[英]Create a time interval of 15 minutes from minutely data in R?
I have some data which is formatted in the following way:我有一些按以下方式格式化的数据:
time count
00:00 17
00:01 62
00:02 41
So I have from 00:00 to 23:59hours and with a counter per minute.所以我从 00:00 到 23:59 小时,每分钟有一个计数器。 I'd like to group the data in intervals of 15 minutes such that:我想以 15 分钟为间隔对数据进行分组,以便:
time count
00:00-00:15 148
00:16-00:30 284
I have tried to do it manually but this is exhausting so I am sure there has to be a function or sth to do it easily but I haven't figured out yet how to do it.我曾尝试手动完成,但这很累,所以我确信必须有一个函数或某事才能轻松完成,但我还没有弄清楚如何去做。
I'd really appreciate some help!!我真的很感激一些帮助!
Thank you very much!非常感谢你!
For data that's in POSIXct format, you can use the cut
function to create 15-minute groupings, and then aggregate by those groups. 对于POSIXct格式的数据,您可以使用cut
函数创建15分钟分组,然后按这些分组进行汇总。 The code below shows how to do this in base R
and with the dplyr
and data.table
packages. 下面的代码显示了如何在base R
和dplyr
和data.table
包中执行此操作。
First, create some fake data: 首先,创建一些假数据:
set.seed(4984)
dat = data.frame(time=seq(as.POSIXct("2016-05-01"), as.POSIXct("2016-05-01") + 60*99, by=60),
count=sample(1:50, 100, replace=TRUE))
Base R 基地R.
cut
the data into 15 minute groups: cut
数据分成15分钟组:
dat$by15 = cut(dat$time, breaks="15 min")
time count by15 1 2016-05-01 00:00:00 22 2016-05-01 00:00:00 2 2016-05-01 00:01:00 11 2016-05-01 00:00:00 3 2016-05-01 00:02:00 31 2016-05-01 00:00:00 ... 98 2016-05-01 01:37:00 20 2016-05-01 01:30:00 99 2016-05-01 01:38:00 29 2016-05-01 01:30:00 100 2016-05-01 01:39:00 37 2016-05-01 01:30:00
Now aggregate
by the new grouping column, using sum
as the aggregation function: 现在aggregate
在新的分组列,使用sum
作为聚合函数:
dat.summary = aggregate(count ~ by15, FUN=sum, data=dat)

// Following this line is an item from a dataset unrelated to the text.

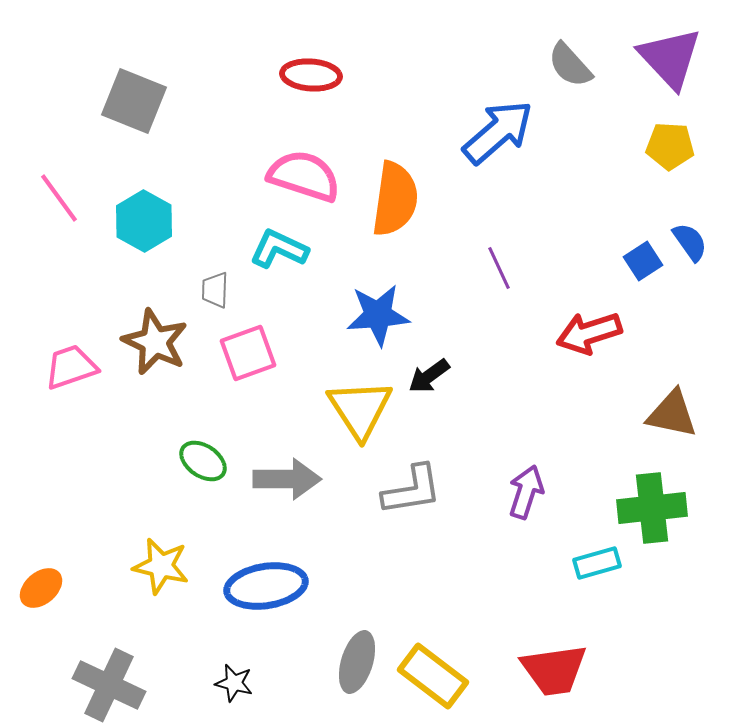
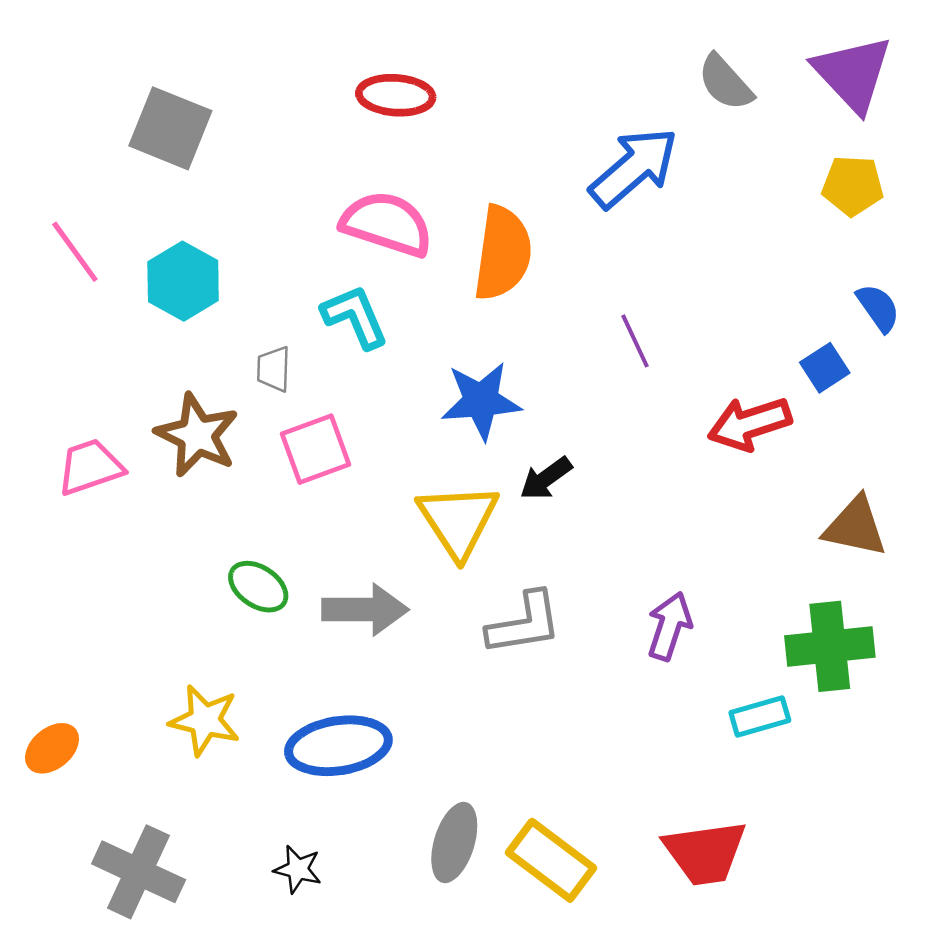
cyan L-shape: (279, 249) -> (355, 317), turned 42
blue square: (643, 261) -> (825, 368), moved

by15 count 1 2016-05-01 00:00:00 312 2 2016-05-01 00:15:00 395 3 2016-05-01 00:30:00 341 4 2016-05-01 00:45:00 318 5 2016-05-01 01:00:00 349 6 2016-05-01 01:15:00 397 7 2016-05-01 01:30:00 341
dplyr dplyr
library(dplyr)
dat.summary = dat %>% group_by(by15=cut(time, "15 min")) %>%
summarise(count=sum(count))
data.table data.table
library(data.table)
dat.summary = setDT(dat)[ , list(count=sum(count)), by=cut(time, "15 min")]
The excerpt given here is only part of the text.